• [Instructions to follow]
Images should be left out, and everything else in the listing reproduced exactly.

• [Source data]
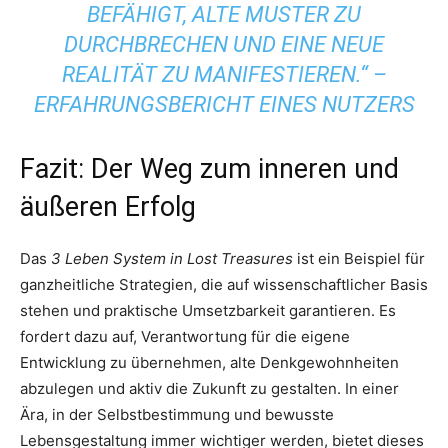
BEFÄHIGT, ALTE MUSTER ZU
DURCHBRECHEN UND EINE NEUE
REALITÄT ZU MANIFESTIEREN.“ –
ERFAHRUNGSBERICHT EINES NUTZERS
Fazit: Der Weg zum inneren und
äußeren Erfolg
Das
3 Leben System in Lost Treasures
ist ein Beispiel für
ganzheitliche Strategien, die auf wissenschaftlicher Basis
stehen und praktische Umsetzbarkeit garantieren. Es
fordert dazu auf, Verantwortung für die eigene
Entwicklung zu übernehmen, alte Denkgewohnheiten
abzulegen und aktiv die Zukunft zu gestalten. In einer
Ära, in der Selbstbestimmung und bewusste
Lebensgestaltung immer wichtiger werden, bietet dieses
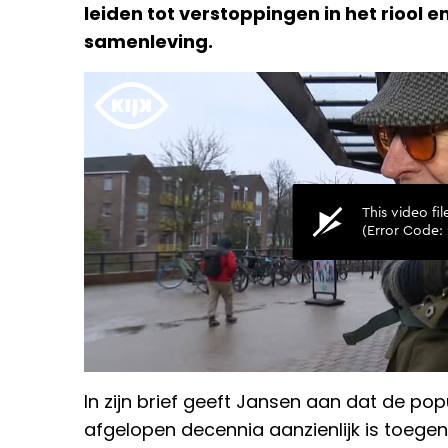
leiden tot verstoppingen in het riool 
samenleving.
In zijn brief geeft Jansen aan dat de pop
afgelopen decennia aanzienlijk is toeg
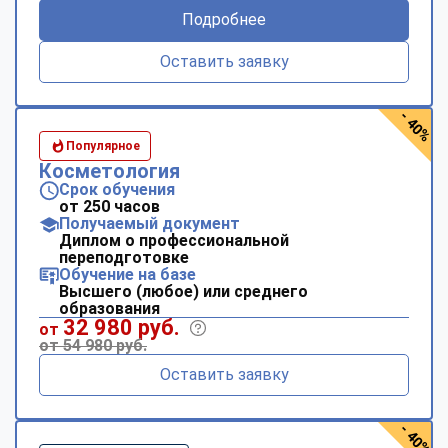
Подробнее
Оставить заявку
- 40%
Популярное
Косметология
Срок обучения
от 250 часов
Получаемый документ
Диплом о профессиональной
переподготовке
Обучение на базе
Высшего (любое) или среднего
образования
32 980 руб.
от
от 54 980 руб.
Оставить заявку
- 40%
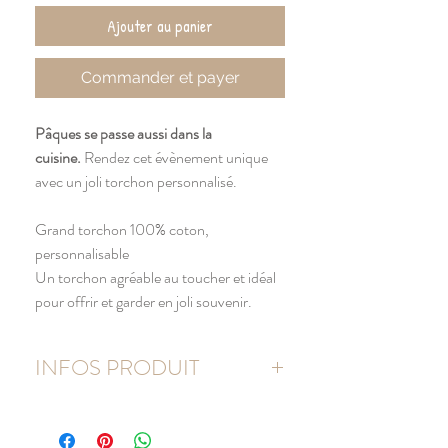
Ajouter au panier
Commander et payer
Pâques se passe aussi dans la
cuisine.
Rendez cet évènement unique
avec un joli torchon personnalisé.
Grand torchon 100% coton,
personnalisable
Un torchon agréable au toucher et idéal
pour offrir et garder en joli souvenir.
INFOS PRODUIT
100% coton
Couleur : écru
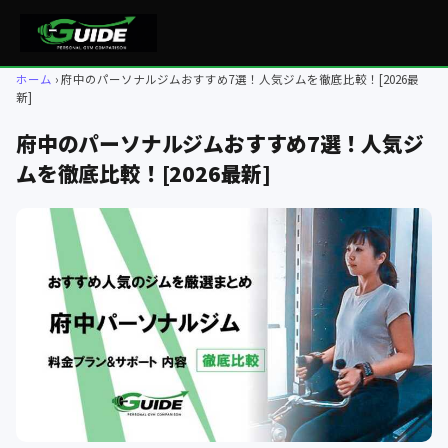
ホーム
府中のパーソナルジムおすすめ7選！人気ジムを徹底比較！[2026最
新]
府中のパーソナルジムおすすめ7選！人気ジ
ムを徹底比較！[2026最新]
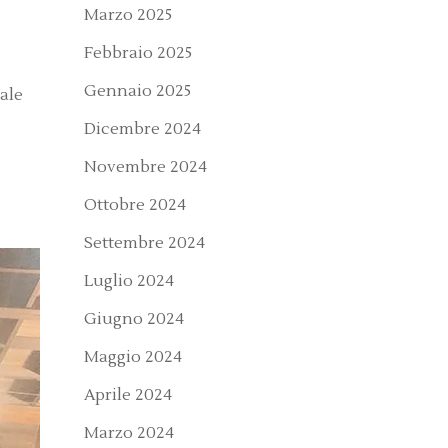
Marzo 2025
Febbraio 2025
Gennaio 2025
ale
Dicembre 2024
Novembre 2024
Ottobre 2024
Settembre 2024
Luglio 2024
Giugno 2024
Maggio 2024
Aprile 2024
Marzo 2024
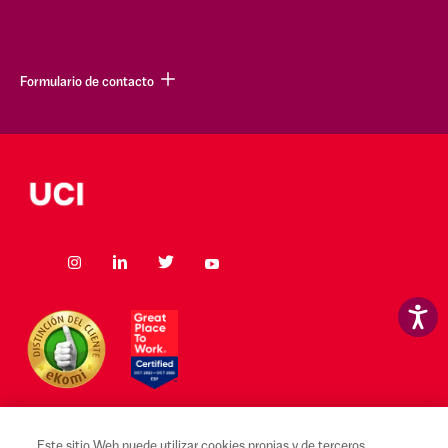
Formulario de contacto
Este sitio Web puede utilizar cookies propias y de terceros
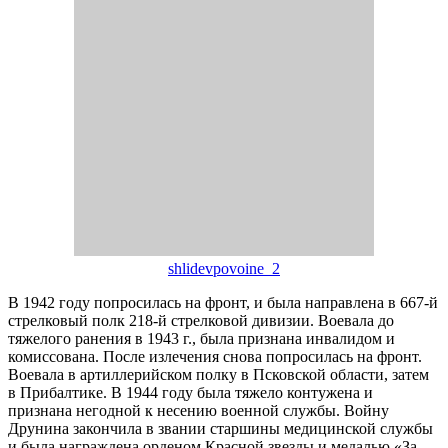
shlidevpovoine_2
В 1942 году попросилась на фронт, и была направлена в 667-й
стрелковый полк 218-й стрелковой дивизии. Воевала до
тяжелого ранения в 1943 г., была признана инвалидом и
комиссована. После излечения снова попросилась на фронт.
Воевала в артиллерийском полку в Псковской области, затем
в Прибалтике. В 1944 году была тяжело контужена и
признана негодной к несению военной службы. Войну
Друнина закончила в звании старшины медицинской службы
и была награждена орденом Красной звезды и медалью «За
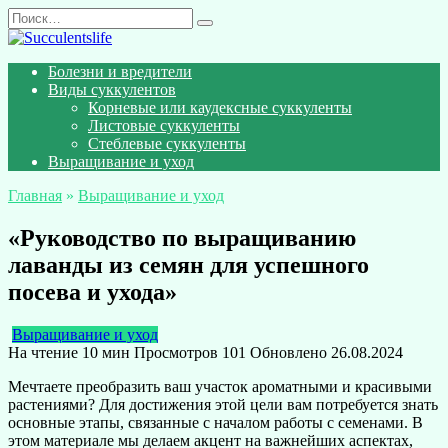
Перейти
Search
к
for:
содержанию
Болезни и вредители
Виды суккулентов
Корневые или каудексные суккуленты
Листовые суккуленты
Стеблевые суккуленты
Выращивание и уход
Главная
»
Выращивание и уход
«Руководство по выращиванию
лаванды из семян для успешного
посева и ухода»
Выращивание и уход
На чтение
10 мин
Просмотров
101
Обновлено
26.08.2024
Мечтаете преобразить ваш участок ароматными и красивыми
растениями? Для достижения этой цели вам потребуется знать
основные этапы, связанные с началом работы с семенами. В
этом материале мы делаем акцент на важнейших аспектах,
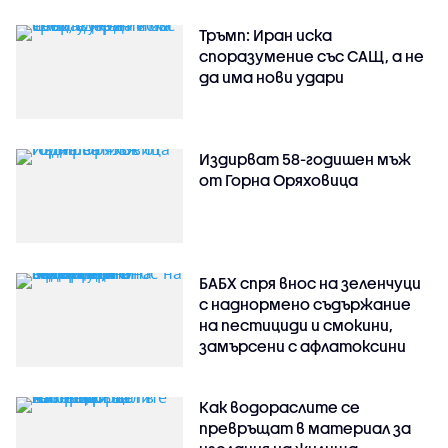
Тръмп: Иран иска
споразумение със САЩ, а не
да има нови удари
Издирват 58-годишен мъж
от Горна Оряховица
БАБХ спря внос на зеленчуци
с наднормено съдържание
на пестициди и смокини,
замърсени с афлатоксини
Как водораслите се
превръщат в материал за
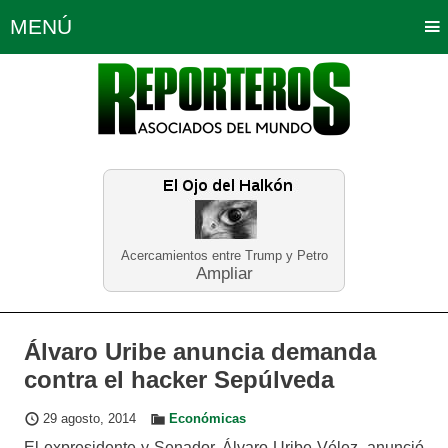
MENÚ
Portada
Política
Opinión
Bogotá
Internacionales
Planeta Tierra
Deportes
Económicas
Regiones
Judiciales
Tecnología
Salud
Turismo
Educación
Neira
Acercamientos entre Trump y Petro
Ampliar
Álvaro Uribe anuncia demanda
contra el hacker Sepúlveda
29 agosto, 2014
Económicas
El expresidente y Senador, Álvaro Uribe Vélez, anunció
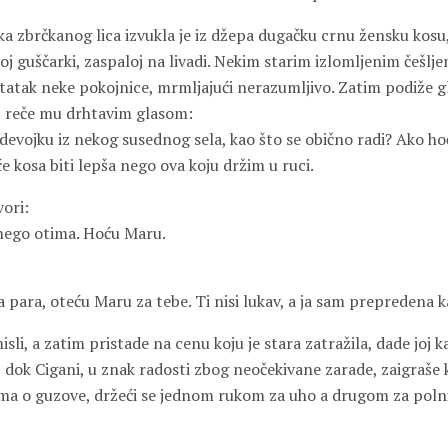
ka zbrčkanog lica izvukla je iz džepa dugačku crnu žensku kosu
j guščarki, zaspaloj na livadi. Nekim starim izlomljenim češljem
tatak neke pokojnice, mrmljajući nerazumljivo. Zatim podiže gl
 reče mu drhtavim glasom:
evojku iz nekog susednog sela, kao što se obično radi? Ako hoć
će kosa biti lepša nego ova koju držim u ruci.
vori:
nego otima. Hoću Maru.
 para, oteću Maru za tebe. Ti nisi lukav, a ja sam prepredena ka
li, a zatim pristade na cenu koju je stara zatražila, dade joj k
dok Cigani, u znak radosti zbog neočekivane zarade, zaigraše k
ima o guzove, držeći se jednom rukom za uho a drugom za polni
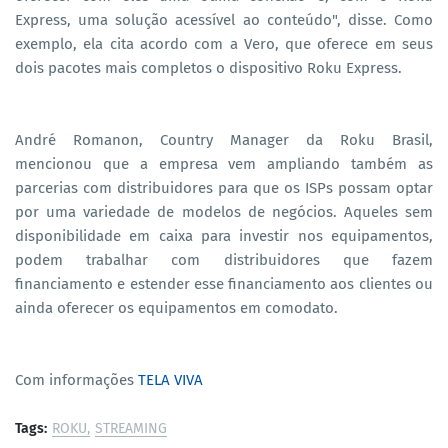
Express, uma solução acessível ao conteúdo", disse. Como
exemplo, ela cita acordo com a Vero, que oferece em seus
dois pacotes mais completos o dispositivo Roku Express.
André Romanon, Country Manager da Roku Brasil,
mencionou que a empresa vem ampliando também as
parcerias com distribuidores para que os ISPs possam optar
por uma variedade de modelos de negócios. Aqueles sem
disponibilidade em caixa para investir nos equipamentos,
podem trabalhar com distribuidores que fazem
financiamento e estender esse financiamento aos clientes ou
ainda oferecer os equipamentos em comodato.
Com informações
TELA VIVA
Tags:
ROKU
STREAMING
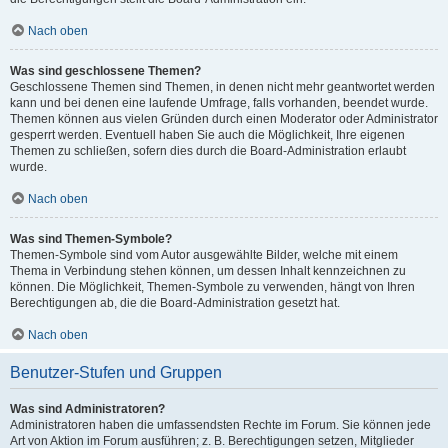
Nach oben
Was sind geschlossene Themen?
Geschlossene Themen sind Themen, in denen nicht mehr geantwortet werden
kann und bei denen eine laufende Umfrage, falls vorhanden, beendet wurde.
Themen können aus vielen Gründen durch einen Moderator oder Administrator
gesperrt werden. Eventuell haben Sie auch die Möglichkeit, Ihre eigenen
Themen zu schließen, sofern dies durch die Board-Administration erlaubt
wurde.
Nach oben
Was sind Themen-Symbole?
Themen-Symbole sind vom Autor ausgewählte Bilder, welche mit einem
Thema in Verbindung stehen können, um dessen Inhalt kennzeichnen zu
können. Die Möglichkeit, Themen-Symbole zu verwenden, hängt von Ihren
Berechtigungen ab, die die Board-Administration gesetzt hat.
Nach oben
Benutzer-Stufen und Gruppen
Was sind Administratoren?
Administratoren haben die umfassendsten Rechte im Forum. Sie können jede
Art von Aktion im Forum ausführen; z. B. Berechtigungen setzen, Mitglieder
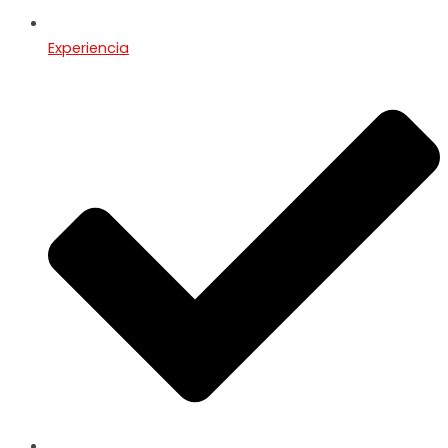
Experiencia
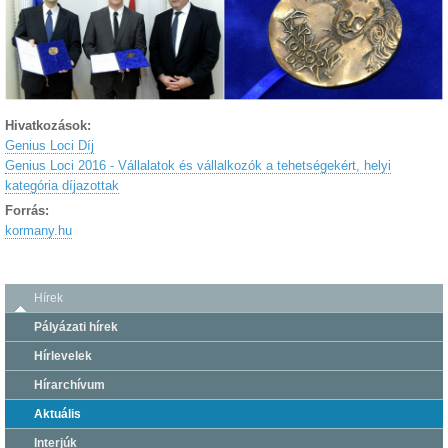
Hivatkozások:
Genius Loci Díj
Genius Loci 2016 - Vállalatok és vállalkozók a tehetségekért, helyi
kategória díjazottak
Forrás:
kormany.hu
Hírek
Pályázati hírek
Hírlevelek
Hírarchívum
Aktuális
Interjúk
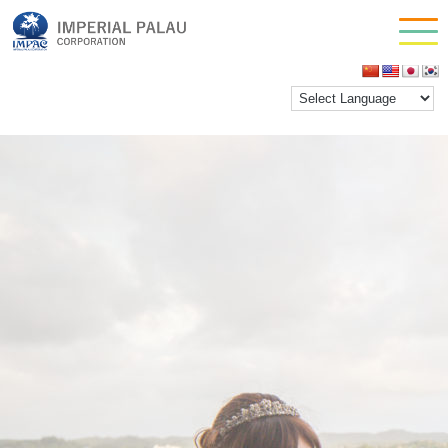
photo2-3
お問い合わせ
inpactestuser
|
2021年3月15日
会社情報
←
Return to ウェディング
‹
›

• [Response for this exercise]
BEFÄHIGT, ALTE MUSTER ZU
DURCHBRECHEN UND EINE NEUE
REALITÄT ZU MANIFESTIEREN.“ –
ERFAHRUNGSBERICHT EINES NUTZERS
Fazit: Der Weg zum inneren und
äußeren Erfolg
Das
3 Leben System in Lost Treasures
ist ein Beispiel für
ganzheitliche Strategien, die auf wissenschaftlicher Basis
stehen und praktische Umsetzbarkeit garantieren. Es
fordert dazu auf, Verantwortung für die eigene
Entwicklung zu übernehmen, alte Denkgewohnheiten
abzulegen und aktiv die Zukunft zu gestalten. In einer
Ära, in der Selbstbestimmung und bewusste
Lebensgestaltung immer wichtiger werden, bietet dieses
leiden tot verstoppingen in het riool 
samenleving.
In zijn brief geeft Jansen aan dat de pop
afgelopen decennia aanzienlijk is toeg
Подробнее
Оставить заявку
- 40%
Популярное
Косметология
Срок обучения
от 250 часов
Получаемый документ
Диплом о профессиональной
переподготовке
Обучение на базе
Высшего (любое) или среднего
образования
32 980 руб.
от
от 54 980 руб.
Оставить заявку
- 40%
Ajouter au panier
Commander et payer
Pâques se passe aussi dans la
cuisine.
Rendez cet évènement unique
avec un joli torchon personnalisé.
Grand torchon 100% coton,
personnalisable
Un torchon agréable au toucher et idéal
pour offrir et garder en joli souvenir.
INFOS PRODUIT
100% coton
Couleur : écru
ホーム
府中のパーソナルジムおすすめ7選！人気ジムを徹底比較！[2026最
新]
府中のパーソナルジムおすすめ7選！人気ジ
ムを徹底比較！[2026最新]
Marzo 2025
Febbraio 2025
Gennaio 2025
ale
Dicembre 2024
Novembre 2024
Ottobre 2024
Settembre 2024
Luglio 2024
Giugno 2024
Maggio 2024
Aprile 2024
Marzo 2024
Formulario de contacto
Este sitio Web puede utilizar cookies propias y de terceros
shlidevpovoine_2
В 1942 году попросилась на фронт, и была направлена в 667-й
стрелковый полк 218-й стрелковой дивизии. Воевала до
тяжелого ранения в 1943 г., была признана инвалидом и
комиссована. После излечения снова попросилась на фронт.
Воевала в артиллерийском полку в Псковской области, затем
в Прибалтике. В 1944 году была тяжело контужена и
признана негодной к несению военной службы. Войну
Друнина закончила в звании старшины медицинской службы
и была награждена орденом Красной звезды и медалью «За
Перейти
Search
к
for:
содержанию
Болезни и вредители
Виды суккулентов
Корневые или каудексные суккуленты
Листовые суккуленты
Стеблевые суккуленты
Выращивание и уход
Главная
»
Выращивание и уход
«Руководство по выращиванию
лаванды из семян для успешного
посева и ухода»
Выращивание и уход
На чтение
10 мин
Просмотров
101
Обновлено
26.08.2024
Мечтаете преобразить ваш участок ароматными и красивыми
растениями? Для достижения этой цели вам потребуется знать
основные этапы, связанные с началом работы с семенами. В
этом материале мы делаем акцент на важнейших аспектах,
Тръмп: Иран иска
споразумение със САЩ, а не
да има нови удари
Издирват 58-годишен мъж
от Горна Оряховица
БАБХ спря внос на зеленчуци
с наднормено съдържание
на пестициди и смокини,
замърсени с афлатоксини
Как водораслите се
превръщат в материал за
MENÚ
Portada
Política
Opinión
Bogotá
Internacionales
Planeta Tierra
Deportes
Económicas
Regiones
Judiciales
Tecnología
Salud
Turismo
Educación
Neira
Acercamientos entre Trump y Petro
Ampliar
Álvaro Uribe anuncia demanda
contra el hacker Sepúlveda
29 agosto, 2014
Económicas
El expresidente y Senador, Álvaro Uribe Vélez, anunció
ka zbrčkanog lica izvukla je iz džepa dugačku crnu žensku kosu
j guščarki, zaspaloj na livadi. Nekim starim izlomljenim češljem
tatak neke pokojnice, mrmljajući nerazumljivo. Zatim podiže gl
 reče mu drhtavim glasom:
evojku iz nekog susednog sela, kao što se obično radi? Ako hoć
će kosa biti lepša nego ova koju držim u ruci.
vori:
nego otima. Hoću Maru.
 para, oteću Maru za tebe. Ti nisi lukav, a ja sam prepredena ka
li, a zatim pristade na cenu koju je stara zatražila, dade joj k
dok Cigani, u znak radosti zbog neočekivane zarade, zaigraše k
ima o guzove, držeći se jednom rukom za uho a drugom za polni
Express, uma solução acessível ao conteúdo", disse. Como
exemplo, ela cita acordo com a Vero, que oferece em seus
dois pacotes mais completos o dispositivo Roku Express.
André Romanon, Country Manager da Roku Brasil,
mencionou que a empresa vem ampliando também as
parcerias com distribuidores para que os ISPs possam optar
por uma variedade de modelos de negócios. Aqueles sem
disponibilidade em caixa para investir nos equipamentos,
podem trabalhar com distribuidores que fazem
financiamento e estender esse financiamento aos clientes ou
ainda oferecer os equipamentos em comodato.
Com informações
TELA VIVA
Tags:
ROKU
STREAMING
Nach oben
Was sind geschlossene Themen?
Geschlossene Themen sind Themen, in denen nicht mehr geantwortet werden
kann und bei denen eine laufende Umfrage, falls vorhanden, beendet wurde.
Themen können aus vielen Gründen durch einen Moderator oder Administrator
gesperrt werden. Eventuell haben Sie auch die Möglichkeit, Ihre eigenen
Themen zu schließen, sofern dies durch die Board-Administration erlaubt
wurde.
Nach oben
Was sind Themen-Symbole?
Themen-Symbole sind vom Autor ausgewählte Bilder, welche mit einem
Thema in Verbindung stehen können, um dessen Inhalt kennzeichnen zu
können. Die Möglichkeit, Themen-Symbole zu verwenden, hängt von Ihren
Berechtigungen ab, die die Board-Administration gesetzt hat.
Nach oben
Benutzer-Stufen und Gruppen
Was sind Administratoren?
Administratoren haben die umfassendsten Rechte im Forum. Sie können jede
Art von Aktion im Forum ausführen; z. B. Berechtigungen setzen, Mitglieder
Experiencia
Hivatkozások:
Genius Loci Díj
Genius Loci 2016 - Vállalatok és vállalkozók a tehetségekért, helyi
kategória díjazottak
Forrás:
kormany.hu
Hírek
Pályázati hírek
Hírlevelek
Hírarchívum
Aktuális
Interjúk
photo2-3
お問い合わせ
inpactestuser
|
2021年3月15日
会社情報
←
Return to ウェディング
‹
›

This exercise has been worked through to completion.